> [WORK INSTRUCTION]: Check every line of the entries for the string "cũng" and return the ones that contain it.

Dataset excerpts:

»»

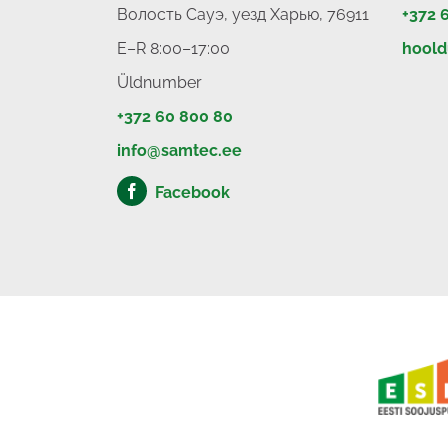
Волость Сауэ, уезд Харью, 76911
+372 
E–R 8:00–17:00
hool
Üldnumber
+372 60 800 80
info@samtec.ee
Facebook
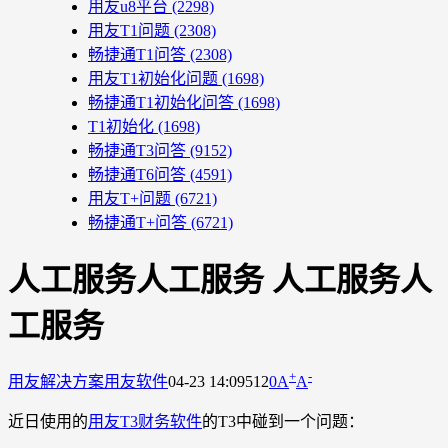
用友u8平台
(2298)
用友T1问题
(2308)
畅捷通T1问答
(2308)
用友T1初始化问题
(1698)
畅捷通T1初始化问答
(1698)
T1初始化
(1698)
畅捷通T3问答
(9152)
畅捷通T6问答
(4591)
用友T+问题
(6721)
畅捷通T+问答
(6721)
人工服务人工服务 人工服务人
工服务
+
-
用友解决方案
用友软件
04-23 14:09
512
0
A
A
近日使用的
用友T3财务软件
的T3中碰到一个问题：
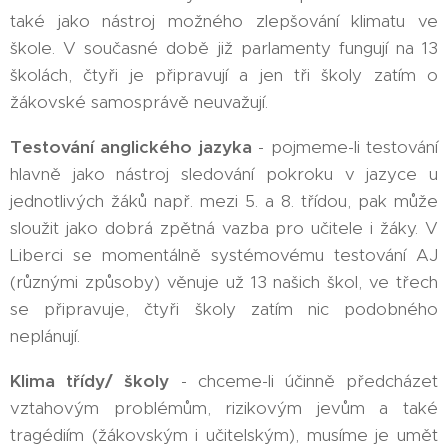
také jako nástroj možného zlepšování klimatu ve
škole. V současné době již parlamenty fungují na 13
školách, čtyři je připravují a jen tři školy zatím o
žákovské samosprávě neuvažují.
Testování anglického jazyka
- pojmeme-li testování
hlavně jako nástroj sledování pokroku v jazyce u
jednotlivých žáků např. mezi 5. a 8. třídou, pak může
sloužit jako dobrá zpětná vazba pro učitele i žáky. V
Liberci se momentálně systémovému testování AJ
(různými způsoby) věnuje už 13 našich škol, ve třech
se připravuje, čtyři školy zatím nic podobného
neplánují.
Klima třídy/ školy
- chceme-li účinně předcházet
vztahovým problémům, rizikovým jevům a také
tragédiím (žákovským i učitelským), musíme je umět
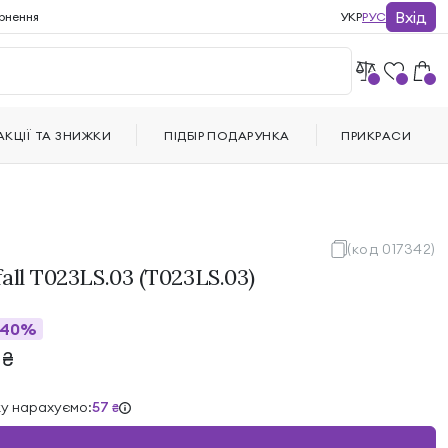
Вхід
рнення
УКР
РУС
АКЦІЇ ТА ЗНИЖКИ
ПІДБІР ПОДАРУНКА
ПРИКРАСИ
(код 017342)
all T023LS.03 (T023LS.03)
40%
0
₴
ку нарахуємо:
57
₴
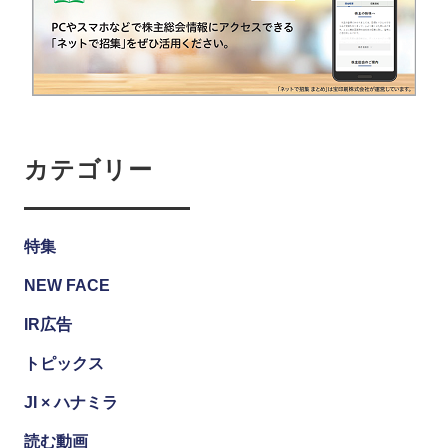
カテゴリー
特集
NEW FACE
IR広告
トピックス
JI × ハナミラ
読む動画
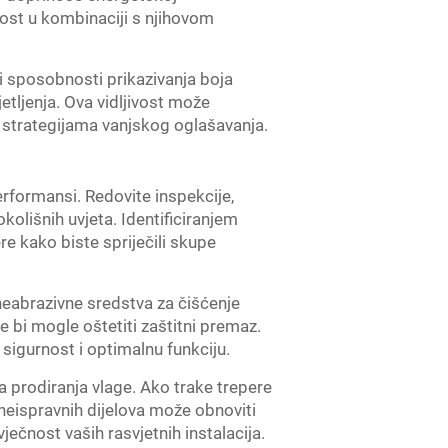
nost u kombinaciji s njihovom
 i sposobnosti prikazivanja boja
jetljenja. Ova vidljivost može
u strategijama vanjskog oglašavanja.
erformansi. Redovite inspekcije,
olišnih uvjeta. Identificiranjem
e kako biste spriječili skupe
neabrazivne sredstva za čišćenje
je bi mogle oštetiti zaštitni premaz.
o sigurnost i optimalnu funkciju.
a prodiranja vlage. Ako trake trepere
a neispravnih dijelova može obnoviti
ječnost vaših rasvjetnih instalacija.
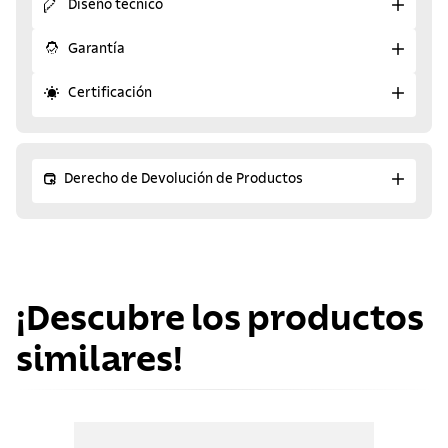
Diseño técnico
Garantía
Certificación
Derecho de Devolución de Productos
¡Descubre los productos
similares!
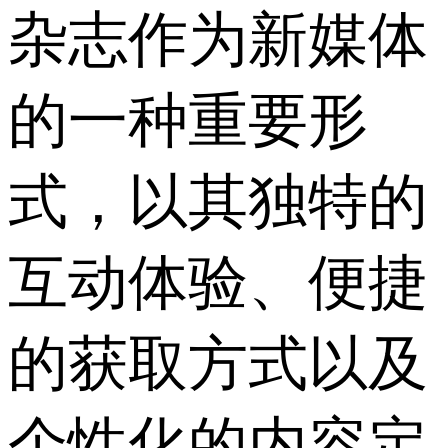
杂志作为新媒体
的一种重要形
式，以其独特的
互动体验、便捷
的获取方式以及
个性化的内容定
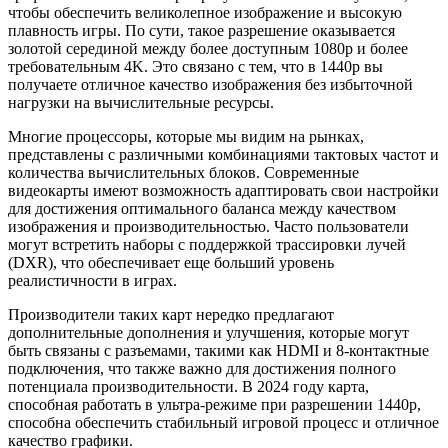
чтобы обеспечить великолепное изображение и высокую
плавность игры. По сути, такое разрешение оказывается
золотой серединой между более доступным 1080p и более
требовательным 4K. Это связано с тем, что в 1440p вы
получаете отличное качество изображения без избыточной
нагрузки на вычислительные ресурсы.
Многие процессоры, которые мы видим на рынках,
представлены с различными комбинациями тактовых частот и
количества вычислительных блоков. Современные
видеокарты имеют возможность адаптировать свои настройки
для достижения оптимального баланса между качеством
изображения и производительностью. Часто пользователи
могут встретить наборы с поддержкой трассировки лучей
(DXR), что обеспечивает еще больший уровень
реалистичности в играх.
Производители таких карт нередко предлагают
дополнительные дополнения и улучшения, которые могут
быть связаны с разъемами, такими как HDMI и 8-контактные
подключения, что также важно для достижения полного
потенциала производительности. В 2024 году карта,
способная работать в ультра-режиме при разрешении 1440p,
способна обеспечить стабильный игровой процесс и отличное
качество графики.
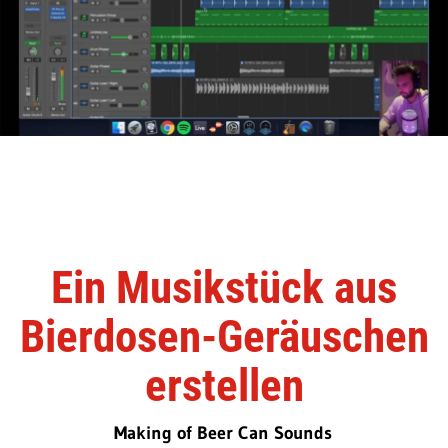
Ein Musikstück aus
Bierdosen-Geräuschen
erstellen
Making of Beer Can Sounds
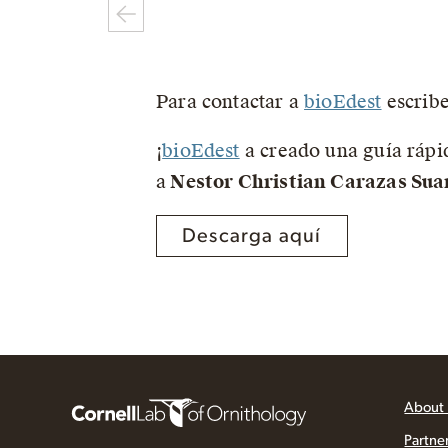
Para contactar a
bioEdest
escrib
¡
bioEdest
a creado una guía rápid
a
Nestor Christian Carazas Sua
Descarga aquí
About
Partne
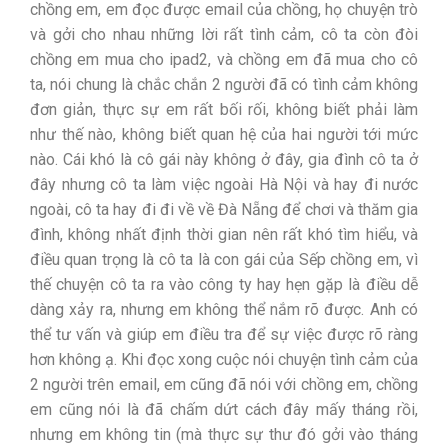
chồng em, em đọc được email của chồng, họ chuyện trò
và gởi cho nhau những lời rất tình cảm, cô ta còn đòi
chồng em mua cho ipad2, và chồng em đã mua cho cô
ta, nói chung là chắc chắn 2 người đã có tình cảm không
đơn giản, thực sự em rất bối rối, không biết phải làm
như thế nào, không biết quan hệ của hai người tới mức
nào. Cái khó là cô gái này không ở đây, gia đình cô ta ở
đây nhưng cô ta làm việc ngoài Hà Nội và hay đi nước
ngoài, cô ta hay đi đi về về Đà Nẵng để chơi và thăm gia
đình, không nhất định thời gian nên rất khó tìm hiểu, và
điều quan trọng là cô ta là con gái của Sếp chồng em, vì
thế chuyện cô ta ra vào công ty hay hẹn gặp là điều dễ
dàng xảy ra, nhưng em không thể nắm rõ được. Anh có
thể tư vấn và giúp em điều tra để sự việc được rõ ràng
hơn không ạ. Khi đọc xong cuộc nói chuyện tình cảm của
2 người trên email, em cũng đã nói với chồng em, chồng
em cũng nói là đã chấm dứt cách đây mấy tháng rồi,
nhưng em không tin (mà thực sự thư đó gởi vào tháng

««

> [WORKED SOLUTION]:
2 người trên email, em cũng đã nói với chồng em, chồng
em cũng nói là đã chấm dứt cách đây mấy tháng rồi,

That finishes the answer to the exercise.